Nous l'avons dit, l'unité la plus manifeste (qui n'est pas exclusive de la vérité la plus pure!) n'est pas pour nous un but à atteindre, mais un bien à conserver. Si nous n'avons aucune part à la prétention des architectes de l’œcuménisme, d'établir l'unité entre les chrétiens (le Seigneur assure celle-ci!) nous devons cependant lutter contre les entreprises charnelles de dissolution de cette unité.
Car ces pulsions, malheureusement, existent (1 Corinthiens 3/ 4)! Certes, nous croyons qu'elles n'auront pas raison de l’Église; pourtant, elles s'expriment avec beaucoup de force, au point que beaucoup ont même été tenté de nier, obscurcir et mépriser les témoignages de cette unité, de sorte à jeter et abandonner les chrétiens dans des luttes qui n'avaient pas lieu d'être.
On a dit, par exemple, que la Concorde dont nous célébrons aujourd'hui le 480e anniversaire, aurait été une astuce politique et charnelle, ou que certains signataires auraient été dupés et ne s'en seraient aperçu que plus tard...
C'est donc le lieu de soutenir que cette Concorde fut aussi réelle que durable (3), au point qu'il est de notre devoir, pour le bien de tous, d'en conserver la mémoire et de nous y tenir paisiblement.
   

Bucerian
 

(1) Pierre Chaunu (Le Temps des Réformes) estime que la Concorde a réuni 80/100 du protestantisme, soit l'ensemble des Églises.
(2) Formule entre st Cyrille d'Alexandrie et Jean d'Antioche, condamnant le nestorianisme et témoignant de la réconciliation des différentes écoles de l’Église ancienne, dans la foi défendue lors du 3e concile œcuménique.

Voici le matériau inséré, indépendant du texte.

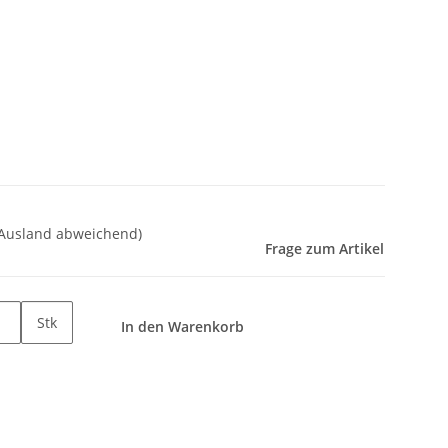
 Ausland abweichend)
Frage zum Artikel
Stk
In den Warenkorb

(3Cela ressort, entre autres, des faits suivants - qu'il serait bien difficile de contester:
a) Un an après la signature de la Concorde, lors de l'assemblée de Smalkalde, l'enseignement des différents participants, signataires de la Concorde, fut examiné et donna pleine satisfaction à tous.
b) En 1540, les termes de la Concorde étaient tellement en vigueur qu'ils furent directement inclus dans la Confession d'Augsbourg (dite: Variata) et ce avec l'approbation de l'ensemble des docteurs (dont Luther) et des princes, pour servir aux discussions officielles avec les sectateurs romains.
c) Strasbourg et d'autres villes signataires furent membres de la Ligue de Smalkalde jusqu'à sa dissolution, en 1548 (soit deux ans après la mort de Luther!), chose qui aurait été impossible si la Concorde avait été dénoncée par l'une des parties.
d) Le souvenir de la Concorde est demeuré public, dans le Livre de Concorde des "Églises Luthériennes" (Solida Declaratio, 7).